(What is being asked):
Only one stretch of the records below is wanted: the lines from the one holding "Lerne jederzeit. Lerne" through the one holding "bosco o i meloni. Tuttavia, per stretta". Return it exactly, both ends included.
**** Extracted information ****
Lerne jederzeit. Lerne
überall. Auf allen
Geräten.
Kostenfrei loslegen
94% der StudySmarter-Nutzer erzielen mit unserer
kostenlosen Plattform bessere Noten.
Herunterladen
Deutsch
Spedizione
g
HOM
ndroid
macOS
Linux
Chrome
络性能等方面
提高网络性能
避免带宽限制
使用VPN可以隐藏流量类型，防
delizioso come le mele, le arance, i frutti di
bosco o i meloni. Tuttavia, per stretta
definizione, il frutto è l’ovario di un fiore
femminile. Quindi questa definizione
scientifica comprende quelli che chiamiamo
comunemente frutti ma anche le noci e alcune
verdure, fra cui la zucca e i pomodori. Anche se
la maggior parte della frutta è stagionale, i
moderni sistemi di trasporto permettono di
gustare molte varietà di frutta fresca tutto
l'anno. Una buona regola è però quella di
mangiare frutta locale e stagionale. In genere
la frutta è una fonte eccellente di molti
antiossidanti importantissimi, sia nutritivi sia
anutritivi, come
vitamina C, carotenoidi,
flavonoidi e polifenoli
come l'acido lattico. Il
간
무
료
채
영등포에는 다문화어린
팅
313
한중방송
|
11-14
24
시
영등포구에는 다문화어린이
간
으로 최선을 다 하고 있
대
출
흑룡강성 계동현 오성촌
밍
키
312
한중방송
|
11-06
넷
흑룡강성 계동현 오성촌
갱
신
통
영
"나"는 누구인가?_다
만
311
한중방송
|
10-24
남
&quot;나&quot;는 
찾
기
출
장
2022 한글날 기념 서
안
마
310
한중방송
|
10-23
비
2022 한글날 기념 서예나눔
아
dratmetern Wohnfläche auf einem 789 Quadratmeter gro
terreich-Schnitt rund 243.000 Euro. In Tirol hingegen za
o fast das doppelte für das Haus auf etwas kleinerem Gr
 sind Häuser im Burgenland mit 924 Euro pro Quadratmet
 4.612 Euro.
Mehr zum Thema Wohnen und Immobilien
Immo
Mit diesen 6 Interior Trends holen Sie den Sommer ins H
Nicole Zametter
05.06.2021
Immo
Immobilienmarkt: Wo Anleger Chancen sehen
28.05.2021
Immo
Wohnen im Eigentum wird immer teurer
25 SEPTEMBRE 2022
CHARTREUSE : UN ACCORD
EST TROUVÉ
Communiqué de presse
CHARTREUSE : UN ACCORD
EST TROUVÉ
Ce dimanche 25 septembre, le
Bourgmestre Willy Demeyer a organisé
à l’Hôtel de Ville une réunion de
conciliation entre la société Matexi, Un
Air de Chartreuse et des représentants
****
**** Extracted information ****
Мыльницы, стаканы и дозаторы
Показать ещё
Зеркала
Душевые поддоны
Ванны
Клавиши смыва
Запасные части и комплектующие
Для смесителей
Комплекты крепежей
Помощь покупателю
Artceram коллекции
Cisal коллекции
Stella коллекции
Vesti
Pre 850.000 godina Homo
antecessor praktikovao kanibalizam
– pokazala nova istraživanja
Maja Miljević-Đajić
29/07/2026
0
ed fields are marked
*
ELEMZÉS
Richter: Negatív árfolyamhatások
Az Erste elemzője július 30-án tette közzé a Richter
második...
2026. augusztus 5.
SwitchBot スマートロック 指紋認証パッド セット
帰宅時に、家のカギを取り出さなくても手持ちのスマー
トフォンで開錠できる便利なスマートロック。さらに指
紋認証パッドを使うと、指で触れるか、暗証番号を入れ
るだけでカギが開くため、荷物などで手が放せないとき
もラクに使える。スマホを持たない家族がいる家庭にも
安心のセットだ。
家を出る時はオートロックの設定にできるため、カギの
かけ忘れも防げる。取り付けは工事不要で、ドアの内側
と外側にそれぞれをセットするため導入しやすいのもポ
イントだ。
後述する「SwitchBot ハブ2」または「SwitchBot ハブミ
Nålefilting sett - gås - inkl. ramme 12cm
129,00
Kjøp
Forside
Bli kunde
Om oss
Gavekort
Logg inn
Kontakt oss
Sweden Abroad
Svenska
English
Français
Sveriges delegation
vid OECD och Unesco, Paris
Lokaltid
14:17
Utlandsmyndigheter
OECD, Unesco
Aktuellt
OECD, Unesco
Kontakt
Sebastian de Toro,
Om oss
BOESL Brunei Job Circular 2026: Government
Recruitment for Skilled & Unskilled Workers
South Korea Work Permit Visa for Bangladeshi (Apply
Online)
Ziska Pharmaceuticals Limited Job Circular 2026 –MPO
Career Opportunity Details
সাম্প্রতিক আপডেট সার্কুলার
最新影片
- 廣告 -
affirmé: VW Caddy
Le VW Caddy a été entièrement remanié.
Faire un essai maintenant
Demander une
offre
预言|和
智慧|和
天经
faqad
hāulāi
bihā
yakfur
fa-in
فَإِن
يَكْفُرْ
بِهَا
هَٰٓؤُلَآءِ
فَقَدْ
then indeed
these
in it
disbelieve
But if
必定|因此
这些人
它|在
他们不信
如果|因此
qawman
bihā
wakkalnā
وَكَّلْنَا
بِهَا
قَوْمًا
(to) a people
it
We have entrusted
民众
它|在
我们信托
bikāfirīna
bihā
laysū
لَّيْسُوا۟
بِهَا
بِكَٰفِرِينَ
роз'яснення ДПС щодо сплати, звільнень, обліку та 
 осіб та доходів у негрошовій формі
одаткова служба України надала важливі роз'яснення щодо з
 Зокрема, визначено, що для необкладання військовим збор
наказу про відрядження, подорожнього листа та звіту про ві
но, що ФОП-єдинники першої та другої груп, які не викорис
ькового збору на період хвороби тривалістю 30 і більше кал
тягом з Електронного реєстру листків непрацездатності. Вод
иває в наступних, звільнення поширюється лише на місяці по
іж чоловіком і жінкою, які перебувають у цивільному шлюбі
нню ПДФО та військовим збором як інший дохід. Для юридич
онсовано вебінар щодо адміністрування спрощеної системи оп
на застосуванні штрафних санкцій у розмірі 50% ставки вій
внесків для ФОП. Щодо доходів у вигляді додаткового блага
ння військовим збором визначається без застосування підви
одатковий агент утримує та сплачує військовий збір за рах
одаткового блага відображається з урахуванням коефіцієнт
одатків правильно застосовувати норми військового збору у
****
**** Extracted information ****
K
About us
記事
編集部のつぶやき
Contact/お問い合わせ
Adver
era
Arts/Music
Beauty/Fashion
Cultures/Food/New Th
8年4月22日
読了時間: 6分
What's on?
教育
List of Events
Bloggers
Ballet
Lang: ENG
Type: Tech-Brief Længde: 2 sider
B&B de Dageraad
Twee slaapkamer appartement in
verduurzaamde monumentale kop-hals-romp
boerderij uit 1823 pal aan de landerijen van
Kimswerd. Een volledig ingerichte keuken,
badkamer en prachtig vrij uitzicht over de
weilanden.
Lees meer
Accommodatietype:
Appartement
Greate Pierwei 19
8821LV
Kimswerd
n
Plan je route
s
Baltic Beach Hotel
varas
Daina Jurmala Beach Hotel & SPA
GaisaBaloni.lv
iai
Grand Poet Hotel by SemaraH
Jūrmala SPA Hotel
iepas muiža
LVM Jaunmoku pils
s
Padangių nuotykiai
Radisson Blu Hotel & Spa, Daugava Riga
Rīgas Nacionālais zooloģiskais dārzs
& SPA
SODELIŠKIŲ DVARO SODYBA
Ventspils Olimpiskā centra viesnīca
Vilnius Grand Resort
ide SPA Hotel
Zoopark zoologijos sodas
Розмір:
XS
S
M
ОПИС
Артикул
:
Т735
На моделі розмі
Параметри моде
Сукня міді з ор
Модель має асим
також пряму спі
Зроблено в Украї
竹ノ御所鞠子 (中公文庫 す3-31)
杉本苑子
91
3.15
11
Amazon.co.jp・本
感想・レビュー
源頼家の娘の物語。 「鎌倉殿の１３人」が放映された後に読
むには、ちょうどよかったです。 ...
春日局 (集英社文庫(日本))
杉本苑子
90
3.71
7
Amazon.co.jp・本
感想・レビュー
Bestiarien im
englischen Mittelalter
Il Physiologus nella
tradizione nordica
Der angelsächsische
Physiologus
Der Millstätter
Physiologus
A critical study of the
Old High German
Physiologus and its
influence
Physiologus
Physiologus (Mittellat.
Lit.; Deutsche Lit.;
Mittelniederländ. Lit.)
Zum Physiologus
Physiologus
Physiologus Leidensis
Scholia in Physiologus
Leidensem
****
(Written solution):
Lerne jederzeit. Lerne
überall. Auf allen
Geräten.
Kostenfrei loslegen
94% der StudySmarter-Nutzer erzielen mit unserer
kostenlosen Plattform bessere Noten.
Herunterladen
Deutsch
Spedizione
g
HOM
ndroid
macOS
Linux
Chrome
络性能等方面
提高网络性能
避免带宽限制
使用VPN可以隐藏流量类型，防
delizioso come le mele, le arance, i frutti di
bosco o i meloni. Tuttavia, per stretta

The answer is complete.